Еще немного, и просохшая от влаги земля была готова принять дары Николая Сергеевича. К тому времени у того уже все было готово. Рьяно взявшись за примитивную деревянную лопату да приспособленный под мотыгу топор, мужчина рвал, кромсал, терзал почву, веками не знавшую инструмента. Ждан позади корячился, выбирая из взрыхленной почвы корешки да сорняки проклюнувшиеся. Начиная с самого утра, они готовили грядки. И даже несмотря на то что требуемый участок был совсем небольшим, всю неделю кряду убивались они с восхода солнца и до самого его заката, копая и рыхля худую глинистую почву, обильно сдабривая ее скопившейся за зиму золой. Неделю кряду под вечер падали они без сил на скамьи, чтобы забыться до утра, а там, после молебна, снова хвататься за инструмент и землю сдобрять.

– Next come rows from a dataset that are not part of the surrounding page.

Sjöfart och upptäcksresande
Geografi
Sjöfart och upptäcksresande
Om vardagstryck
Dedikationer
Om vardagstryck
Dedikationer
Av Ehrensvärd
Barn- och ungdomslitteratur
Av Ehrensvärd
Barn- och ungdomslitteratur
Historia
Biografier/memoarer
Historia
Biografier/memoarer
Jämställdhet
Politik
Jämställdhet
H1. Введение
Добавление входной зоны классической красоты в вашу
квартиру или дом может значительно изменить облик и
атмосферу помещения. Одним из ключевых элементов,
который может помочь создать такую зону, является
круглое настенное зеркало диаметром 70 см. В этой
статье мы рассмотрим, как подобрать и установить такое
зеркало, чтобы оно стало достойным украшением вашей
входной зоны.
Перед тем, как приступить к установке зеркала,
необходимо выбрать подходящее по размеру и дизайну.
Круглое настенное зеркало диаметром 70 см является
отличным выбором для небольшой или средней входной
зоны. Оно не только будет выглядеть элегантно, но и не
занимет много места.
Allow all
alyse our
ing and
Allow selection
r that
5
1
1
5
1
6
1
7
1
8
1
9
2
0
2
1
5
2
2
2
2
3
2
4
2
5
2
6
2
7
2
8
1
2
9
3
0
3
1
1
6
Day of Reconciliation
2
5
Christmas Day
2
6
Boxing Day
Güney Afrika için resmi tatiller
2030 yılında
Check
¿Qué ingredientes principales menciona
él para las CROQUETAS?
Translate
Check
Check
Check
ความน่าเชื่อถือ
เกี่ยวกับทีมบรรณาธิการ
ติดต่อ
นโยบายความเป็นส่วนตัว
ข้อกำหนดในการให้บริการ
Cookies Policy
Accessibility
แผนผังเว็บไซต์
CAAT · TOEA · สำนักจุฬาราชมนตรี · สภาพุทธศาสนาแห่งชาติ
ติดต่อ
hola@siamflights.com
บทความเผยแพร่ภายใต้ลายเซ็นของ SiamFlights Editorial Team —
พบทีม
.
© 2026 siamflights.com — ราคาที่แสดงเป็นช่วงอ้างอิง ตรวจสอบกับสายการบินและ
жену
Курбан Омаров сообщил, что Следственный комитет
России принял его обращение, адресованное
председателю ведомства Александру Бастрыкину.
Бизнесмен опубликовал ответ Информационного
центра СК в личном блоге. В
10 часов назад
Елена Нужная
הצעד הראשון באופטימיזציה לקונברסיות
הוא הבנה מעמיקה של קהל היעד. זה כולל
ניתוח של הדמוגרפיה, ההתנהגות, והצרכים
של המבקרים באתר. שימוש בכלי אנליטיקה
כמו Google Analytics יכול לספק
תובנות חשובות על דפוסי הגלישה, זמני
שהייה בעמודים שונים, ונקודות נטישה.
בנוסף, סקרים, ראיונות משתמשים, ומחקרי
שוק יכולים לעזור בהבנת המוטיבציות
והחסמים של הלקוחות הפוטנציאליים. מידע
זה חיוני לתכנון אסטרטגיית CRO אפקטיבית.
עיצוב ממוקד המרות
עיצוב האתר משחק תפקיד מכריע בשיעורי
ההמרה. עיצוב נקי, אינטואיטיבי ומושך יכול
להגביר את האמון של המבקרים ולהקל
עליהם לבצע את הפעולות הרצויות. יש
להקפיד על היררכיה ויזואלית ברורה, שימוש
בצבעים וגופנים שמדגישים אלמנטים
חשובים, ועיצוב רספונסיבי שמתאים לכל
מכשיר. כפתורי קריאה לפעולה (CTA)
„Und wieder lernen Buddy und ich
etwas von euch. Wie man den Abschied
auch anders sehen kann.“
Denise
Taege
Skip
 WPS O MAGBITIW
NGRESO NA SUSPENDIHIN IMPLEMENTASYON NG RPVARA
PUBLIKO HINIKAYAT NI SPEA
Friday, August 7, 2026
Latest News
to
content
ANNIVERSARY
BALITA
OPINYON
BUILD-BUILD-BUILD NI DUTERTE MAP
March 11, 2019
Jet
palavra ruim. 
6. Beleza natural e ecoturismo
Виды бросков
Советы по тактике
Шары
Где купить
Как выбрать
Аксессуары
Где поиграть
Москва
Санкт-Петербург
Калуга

Конечно, можно было воспользоваться грядками братии, но, как здраво рассудили они с Сергием да Жданом, безопасней было разбить новые прямо перед кельей пришельца. Ростки для монахов новые, и, чтобы никто не порубил их как травы сорные, было правильнее отвести для них отдельное место.

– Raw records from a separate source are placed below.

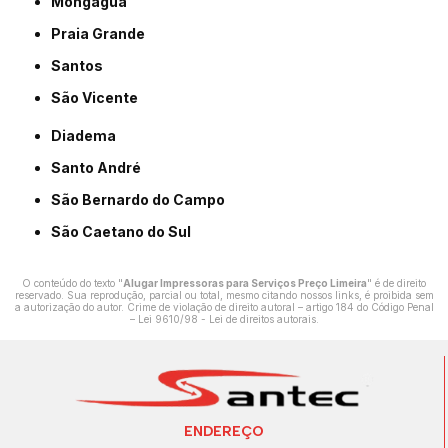
Mongaguá
Praia Grande
Santos
São Vicente
Diadema
Santo André
São Bernardo do Campo
São Caetano do Sul
O conteúdo do texto "
Alugar Impressoras para Serviços Preço Limeira
" é de direito
reservado. Sua reprodução, parcial ou total, mesmo citando nossos links, é proibida sem
a autorização do autor. Crime de violação de direito autoral – artigo 184 do Código Penal
–
Lei 9610/98 - Lei de direitos autorais
.
ENDEREÇO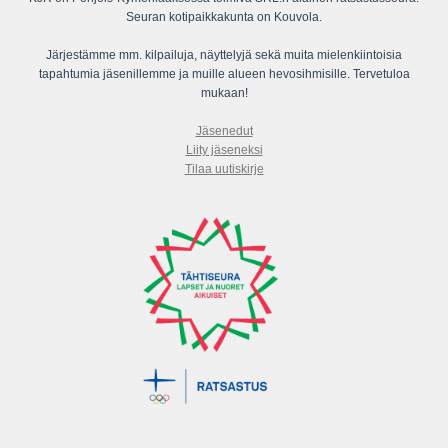
Seuran kotipaikkakunta on Kouvola.
Järjestämme mm. kilpailuja, näyttelyjä sekä muita mielenkiintoisia
tapahtumia jäsenillemme ja muille alueen hevosihmisille. Tervetuloa
mukaan!
Jäsenedut
Liity jäseneksi
Tilaa uutiskirje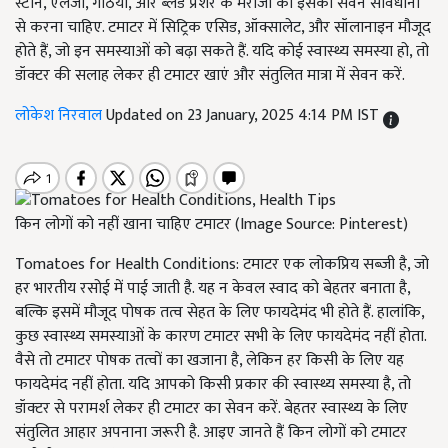
स्टोन, एलर्जी, गठिया, और ब्लड प्रेशर के मरीजों को इसका सेवन सावधानी
से करना चाहिए. टमाटर में सिट्रिक एसिड, ऑक्सालेट, और सॉलानाइन मौजूद
होते हैं, जो इन समस्याओं को बढ़ा सकते हैं. यदि कोई स्वास्थ्य समस्या हो, तो
डॉक्टर की सलाह लेकर ही टमाटर खाएं और संतुलित मात्रा में सेवन करें.
लोकेश निरवाल
Updated on 23 January, 2025 4:14 PM IST
किन लोगों को नहीं खाना चाहिए टमाटर (Image Source: Pinterest)
Tomatoes for Health Conditions: टमाटर एक लोकप्रिय सब्जी है, जो
हर भारतीय रसोई में पाई जाती है. यह न केवल स्वाद को बेहतर बनाता है,
बल्कि इसमें मौजूद पोषक तत्व सेहत के लिए फायदेमंद भी होते हैं. हालांकि,
कुछ स्वास्थ्य समस्याओं के कारण टमाटर सभी के लिए फायदेमंद नहीं होता.
वैसे तो टमाटर पोषक तत्वों का खजाना है, लेकिन हर किसी के लिए यह
फायदेमंद नहीं होता. यदि आपको किसी प्रकार की स्वास्थ्य समस्या है, तो
डॉक्टर से परामर्श लेकर ही टमाटर का सेवन करें. बेहतर स्वास्थ्य के लिए
संतुलित आहार अपनाना जरूरी है. आइए जानते हैं किन लोगों को टमाटर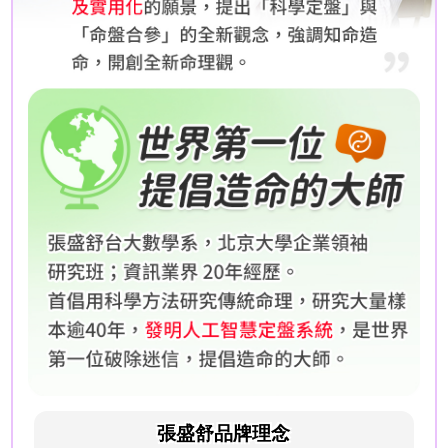
張盛舒品牌理念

Потом и время подошло пересаживать рассаду в землю сырую, да не решался старик все; до последнего тянул, выжидая да соображая, как обогрев придумать половчей. В общем, остановился на том лишь, что такие же конструкции соорудит, как в келье, где уголья безопасно хранить можно будет на случай холодов весенних.
В конце месяца чахлые от недостатка света проростки были торжественно перенесены на щедро сдобренные грядки. Теперь главным стал Ждан. Он каждый день кропотливо, сантиметр за сантиметром, изучал ростки и землю, поливая, удобряя и разрыхляя при первых же признаках сухости. И горе было тому жуку, который рисковал посягнуть на маленькое хозяйство – такого ждала неминуемая кара! А Булыцкому все это – бальзам на сердце был! Ох, он дома, там, в будущем, и навозился с участком своим, с жуком колорадским воюя! Вдоль и поперек грядки исползал, то яйца жука под листьями выискивая, то личинок жирных в банки собирая, а потом и с жуками, с теми, которым таки уцелеть посчастливилось. Уже и так и сяк прикидывал он: как бы так половчее плошку с медом приладить на шею помощнику своему, чтобы вредитель вяз в нем да тонул. Так и сяк прикидывал, как бы объяснить Ждану всю премудрость, да все ждал, когда личинки первые появятся, чтобы не словами, но на примере показать.